London Faiz Mela 2013
By Izhar Khan (Aberdeen)
September the 21st 2013 will always remain in my mind as a memorable day. I had travelled from Aberdeen the night before at the request of my dear friend and comrade Dr Umer Daraz Khan, who we know affectionately as UD.
Some months before UD had sent me the proofs of his novel “Dahshat Gard Ya Maasoom”, a riveting novella based in the war torn Northern Tribal areas of Pakistan. The protagonist of the novel is a child who is taken into a Madressah by recruiters to the Jihadi cause. I readily accepted UD’s invitation to help launch his book especially as it was to be held at the 2013 Faiz Mela in Euston’s Friends House.
For some years Asim Ali Shah, Rehman Khan and others, who organise this annual event had asked me to come but work and other commitments had prevented me from attending. I was not disappointed and the Faiz mela brought back so many memories of past gatherings of progressive comrades and fellow left wing comrades.
The hall was being refurbished and there was scaffolding throughout the venue. A sense of healthy nostalgic chaos prevailed which far from distracting the excitement of commemorating Faiz, the iconic giant of progressive thought from the East, enhanced the event in a strange sort of way.

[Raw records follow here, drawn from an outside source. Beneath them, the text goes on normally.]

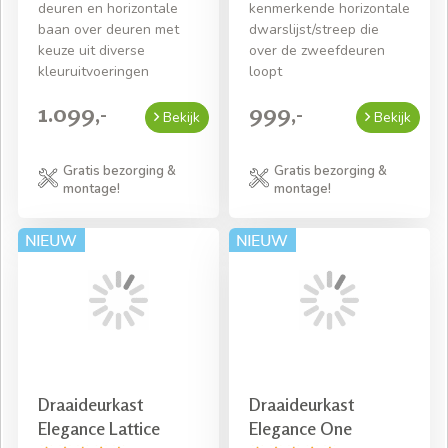
deuren en horizontale
kenmerkende horizontale
baan over deuren met
dwarslijst/streep die
keuze uit diverse
over de zweefdeuren
kleuruitvoeringen
loopt
1.099,-
999,-
Bekijk
Bekijk
Gratis bezorging &
Gratis bezorging &
montage!
montage!
Draaideurkast
Draaideurkast
Elegance Lattice
Elegance One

The contributors included Zia Mohiuddin, a great essayist and narrator of poetry and prose. Zia regaled us with a great essay on Faiz by the late great Ibn Insha in a quaint rustic Punjabi accent (which Ibn Inshah himself had suggested). For me the highlight was the contribution from Faiz’s daughter Salima Hashmi, who recounted childhood memories of her father, who wrote some of his most passionate and moving poetry from imprisonment at the hand of military dictators.
To attempt to describe Faiz’s impact on poetry, literature and politics would require volumes and is beyond the remit of my short piece. Suffice it to say that his influence was evidenced by the fact that at the event the hall was filled to overflowing.
My one slight gripe was that the acoustics could have been better and perhaps the venue was a trifle small for the numbers attending, the latter, however, is testimony to Faiz’s international repute. To my comrades who organised this memorable gathering all I can say is thank you and bring on Faiz Mela 2014.